The present invention refers to an in-vitro method for screening specific disease biological markers accessible from the extra cellular space in pathologic tissues.

The discovery of biological markers clinically suited for the accurate detection and selective treatment of diseases represents a major medical challenge. Targeting pathologic tissues without affecting their normal counterparts is one of the most promising approaches for improving treatment efficiency and safety (Wu, A. M. & Senter, P. D. Arming antibodies: prospects and challenges for immunoconjugates. Nat Biotechnol 23, 1137-1146 (2005); Adams, G. P. & Weiner, L. M. Monoclonal antibody therapy of cancer Nat Biotechnol 23, 1147-1157 (2005); Carter, P. Improving the efficacy of antibody-based cancer therapies. Nat Rev Cancer 1, 118-129 (2001)).
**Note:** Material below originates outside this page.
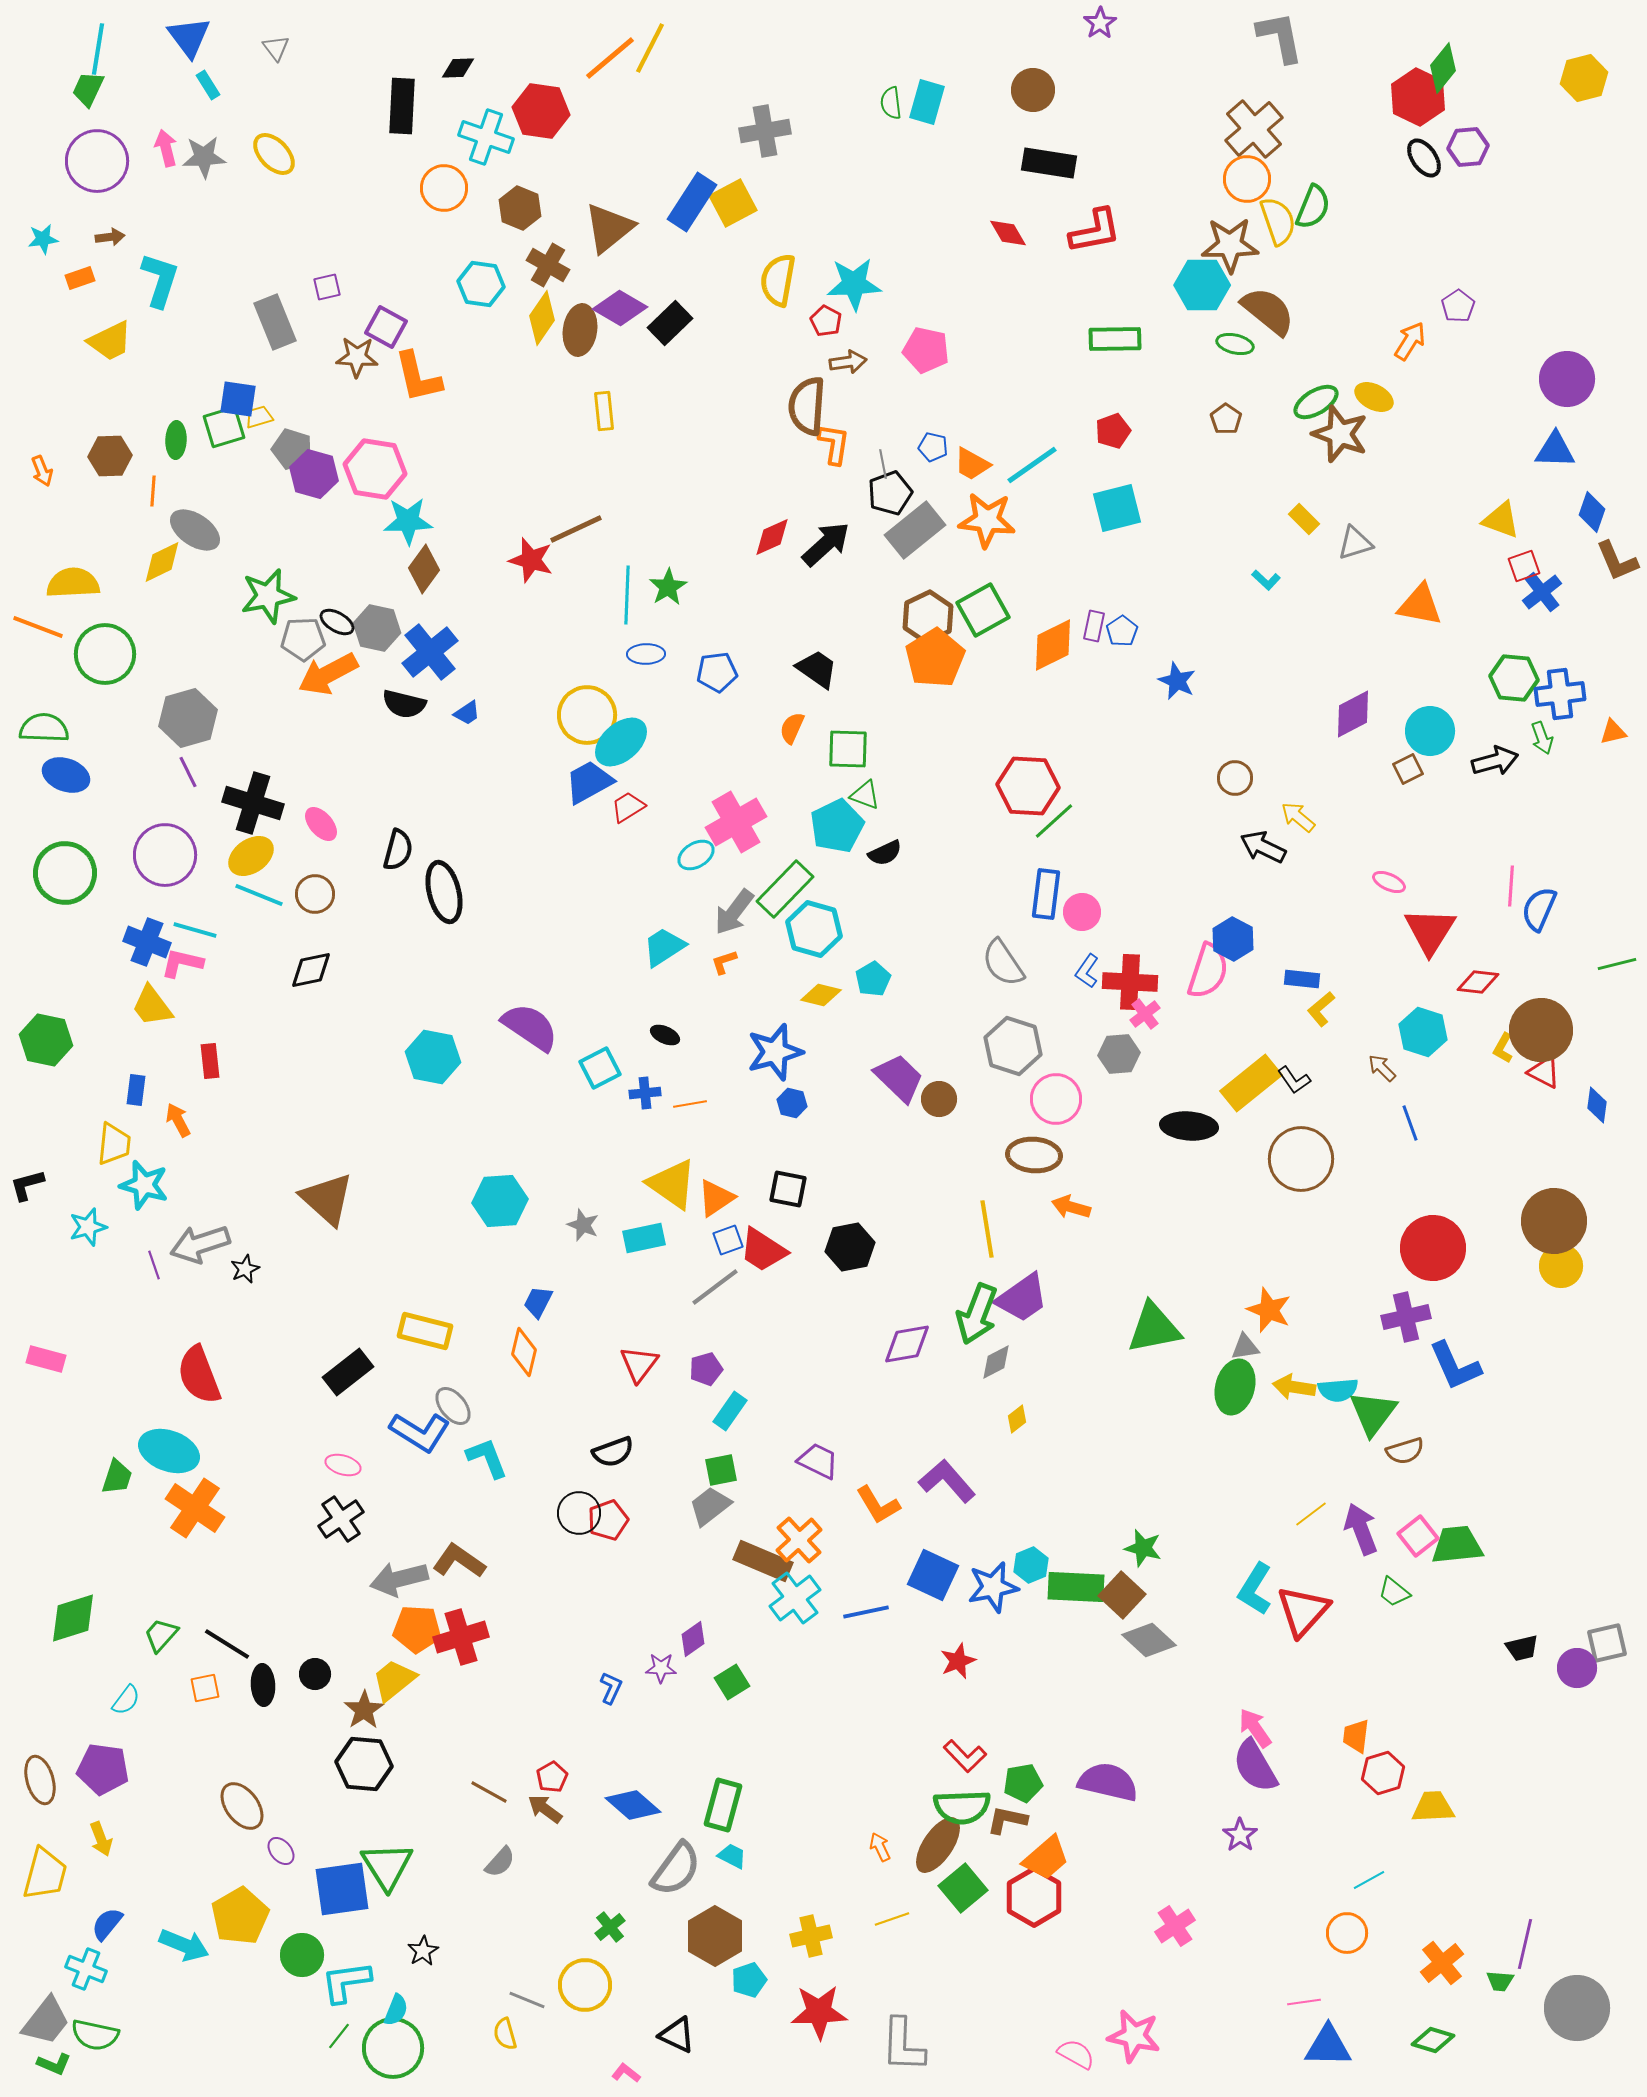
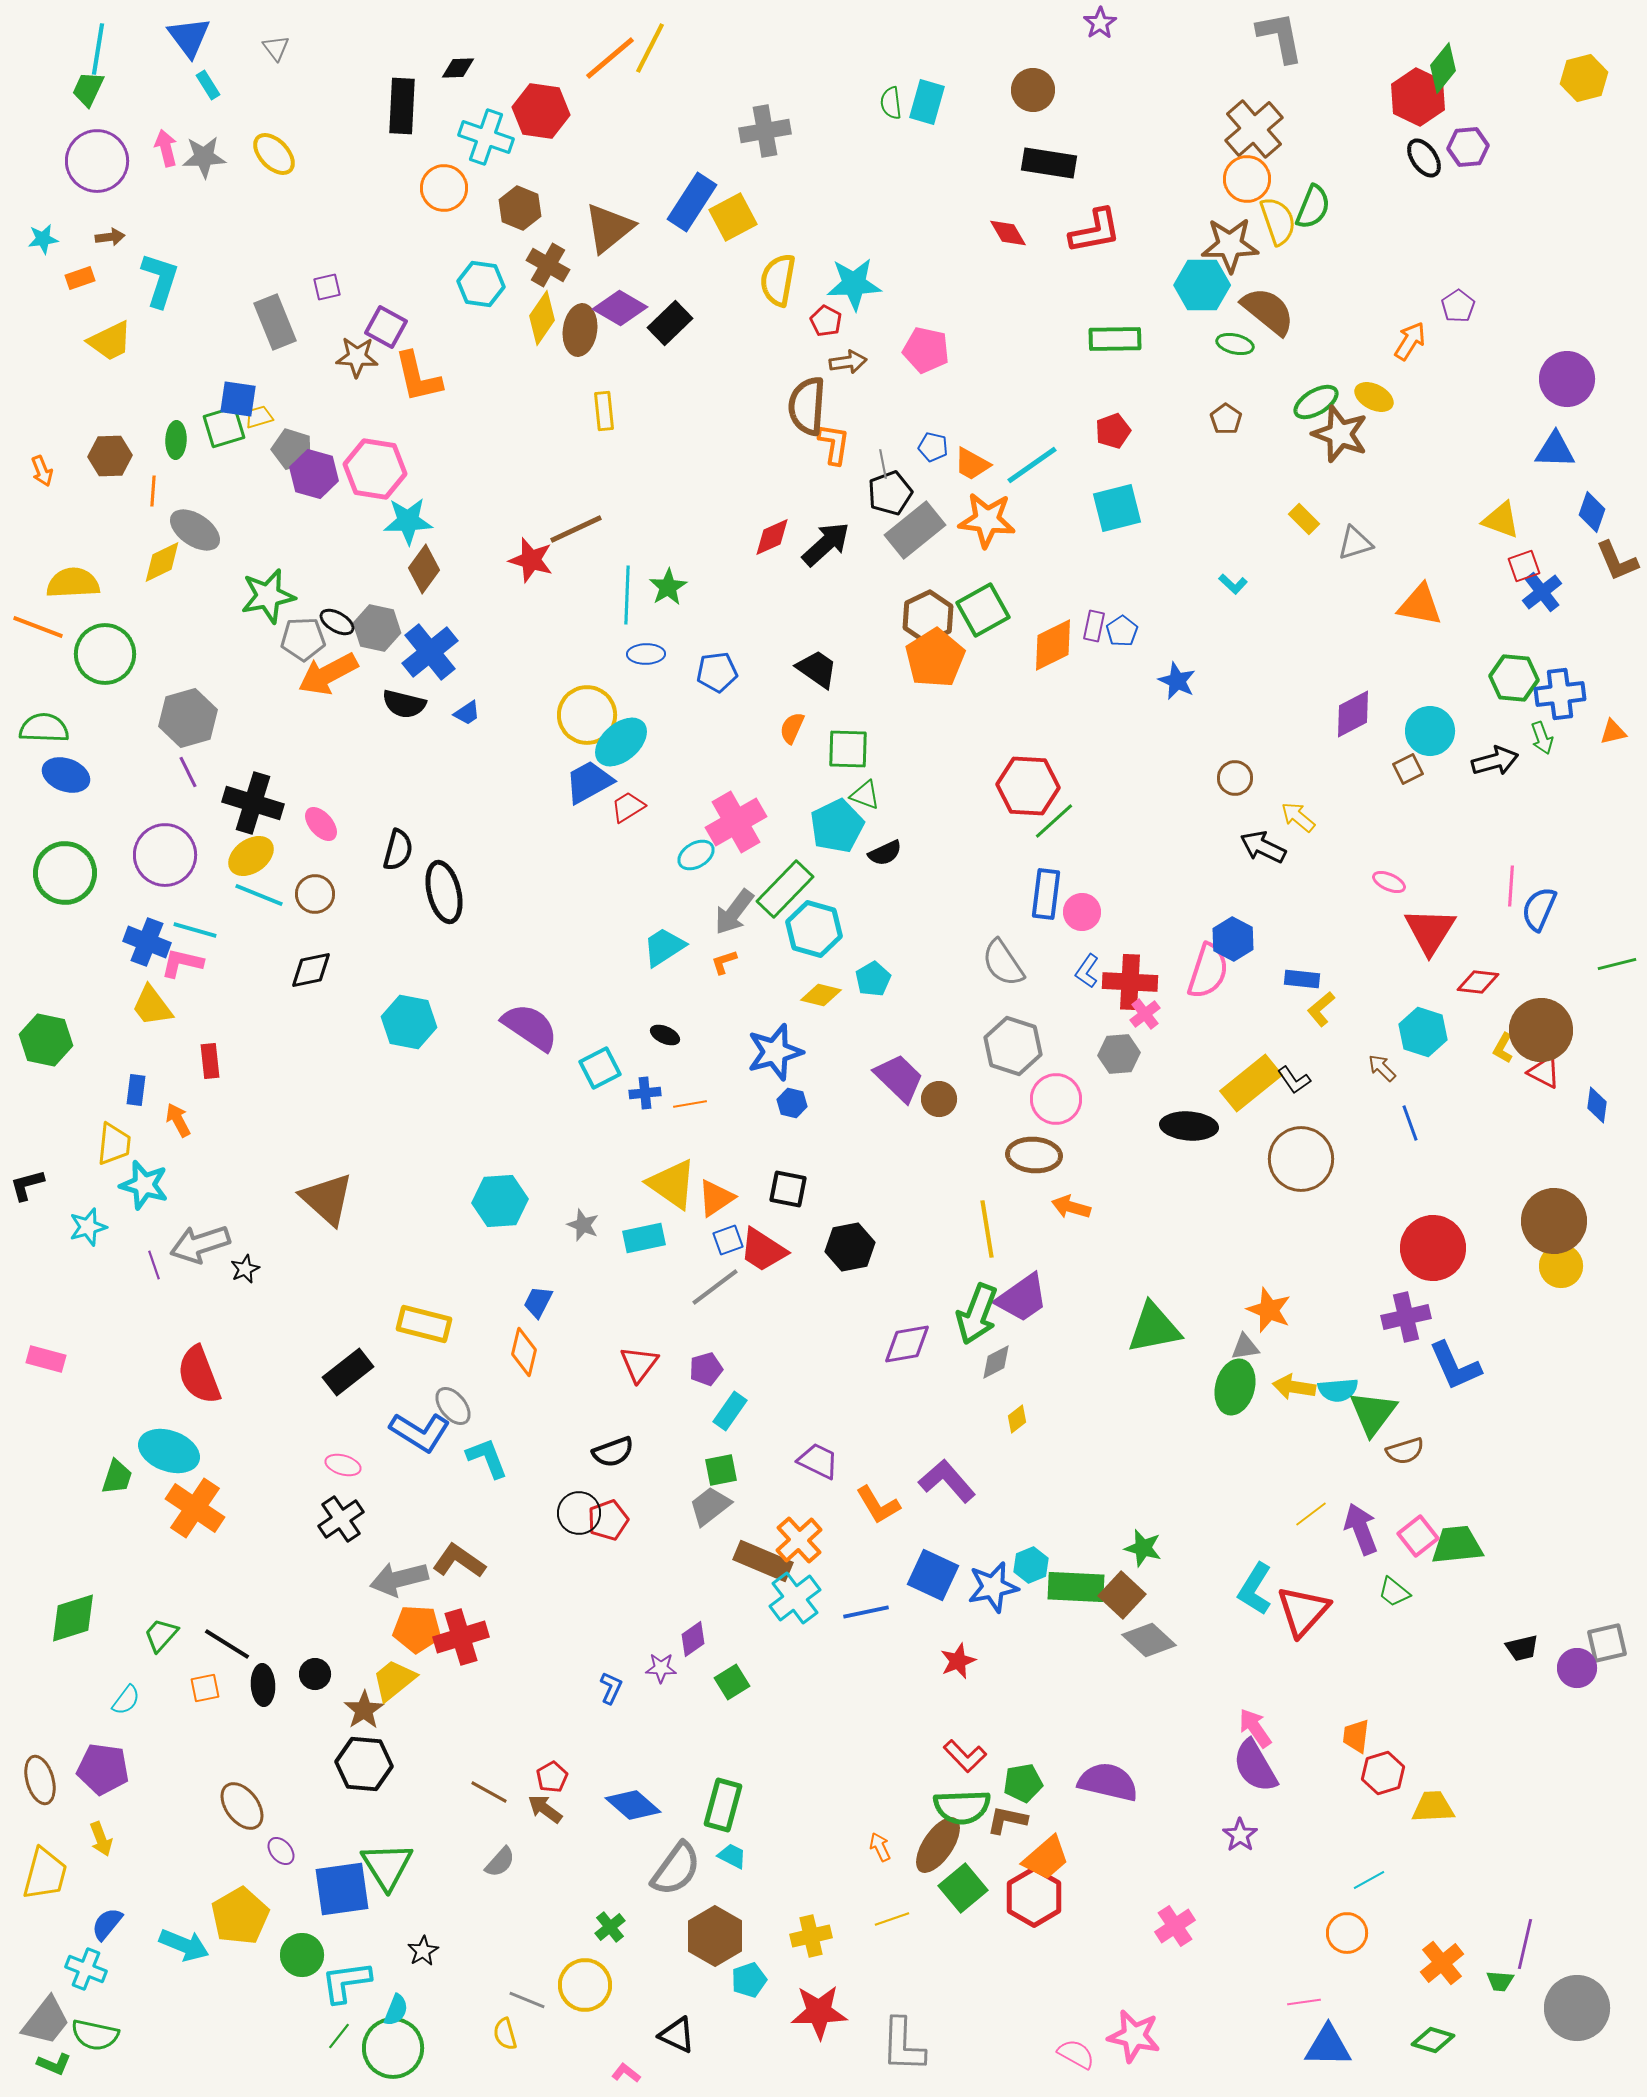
yellow square at (733, 203): moved 14 px down
cyan L-shape at (1266, 580): moved 33 px left, 4 px down
cyan hexagon at (433, 1057): moved 24 px left, 35 px up
yellow rectangle at (425, 1331): moved 1 px left, 7 px up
Indisputably, such advances would represent a breakthrough for the therapy of cancer and other diseases. Hence, the identification of valid biological markers including proteins specifically expressed in diseased tissues, has become of utmost importance (Hortobagyi, G. N. Opportunities and challenges in the development of targeted therapies. Semin Oncol 31, 21-27 (2004); Neri, D. & Bicknell, R. Tumour vascular targeting. Nat Rev Cancer 5, 436-446 (2005)). Yet, even the most recent target discovery strategies based on state-of-the-art, high-throughput technologies have not addressed the limitation, in human tissues, of antigen accessibility to suitable high-affinity ligands such as human monoclonal antibodies bound to bioactive molecules (Adams, G. P. & Weiner, L. M. Monoclonal antibody therapy of cancer. Nat Biotechnol 23, 1147-1157 (2005); Neri, D. & Bicknell, R. Tumour vascular targeting. Nat Rev Cancer 5, 436-446 (2005).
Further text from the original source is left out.